Mentre l'Agenzia delle Nazioni Unite per l'Aids (Unaids) stima che 1,4 milioni di persone hanno iniziato la terapia antiretrovirale nel 2011, gli sforzi dovranno raddoppiare per raggiungere l'obiettivo globale di 15 milioni di persone in cura entro il 2015. Allo stesso tempo, il dibattito internazionale invita sempre più gli Stati africani a mettere in campo le proprie risorse nazionali per l'emergenza Hiv.
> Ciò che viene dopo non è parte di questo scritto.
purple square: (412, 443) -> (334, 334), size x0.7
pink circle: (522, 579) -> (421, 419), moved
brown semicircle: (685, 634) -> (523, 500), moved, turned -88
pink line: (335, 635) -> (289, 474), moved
“Sarebbe scandaloso pensare che gli Stati africani possano combattere questa emergenza da soli, date le loro attuali risorse limitate”, dichiara Eric Goemaere, consulente di MSF sull’HIV per l'Africa australe. “È solo un cinico pretesto dei Paesi donatori per ridimensionare i loro impegni precedenti di porre fine a questa malattia. Avrà conseguenze catastrofiche per i pazienti”.
In Repubblica Democratica del Congo (RDC), come ha spiegato Msf, meno del 15% dei pazienti che necessitano di terapia antiretrovirale la riceve, solo l’11% delle strutture sanitarie offre il trattamento e meno del 6% di madri sieropositive ha accesso ai farmaci antiretrovirali per prevenire la trasmissione dei virus ai loro bambini.
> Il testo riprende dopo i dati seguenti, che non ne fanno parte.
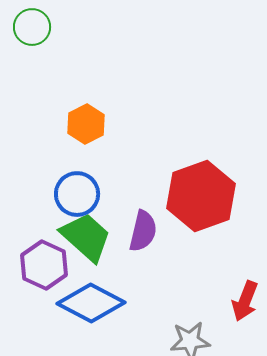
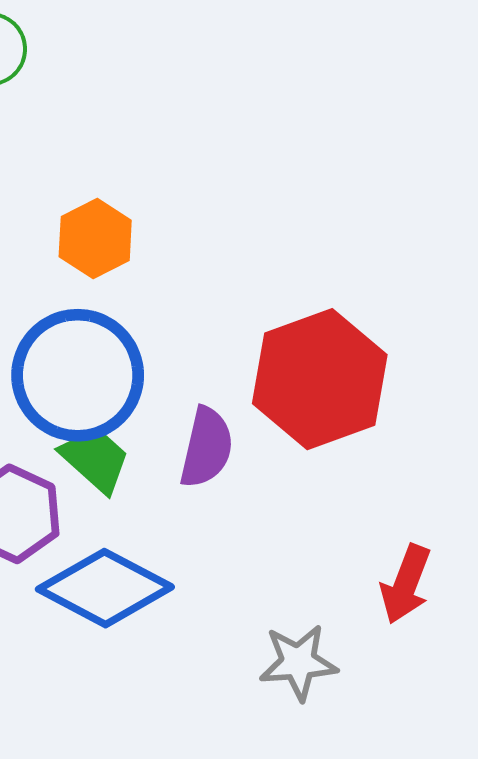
blue circle: (77, 194) -> (78, 375), size x1.5
green trapezoid: (86, 237) -> (95, 459), size x0.7

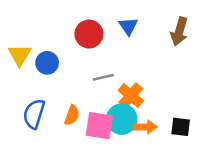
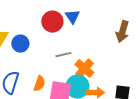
blue triangle: (128, 26) -> (72, 17), moved
brown arrow: (179, 31) -> (122, 32), moved

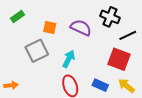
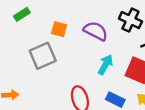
cyan arrow: (69, 59) -> (105, 65), moved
“Visitiamo pazienti gravemente malati che hanno disperatamente cercato di avere accesso alle terapie antiretrovirali”, ha raccontato Thierry Dethier, esperto di Hiv per Msf in Congo. “Per troppi, la malattia è progredita a tal punto che stanno letteralmente morendo alle nostre porte”.
Alcuni governi hanno fatto passi avanti coraggiosi per affrontare la pandemia dell’Hiv/Aids. L’organizzazione medico umanitaria ha sottolineato come negli ultimi anni, in Zimbabwe e Malawi, i programmi di cura sono stati sostanzialmente ampliati. Il Malawi è stato il primo Paese in Africa ad attuare i protocolli per la prevenzione della trasmissione da madre a figlio, che prevedono cure a lungo termine per le mamme sieropositive in attesa o in allattamento. Il Mozambico ha recentemente adottato un protocollo simile, che prevede la prescrizione di trattamenti di prima linea migliori e il monitoraggio dei progressi compiuti mediante test sulla carica virale.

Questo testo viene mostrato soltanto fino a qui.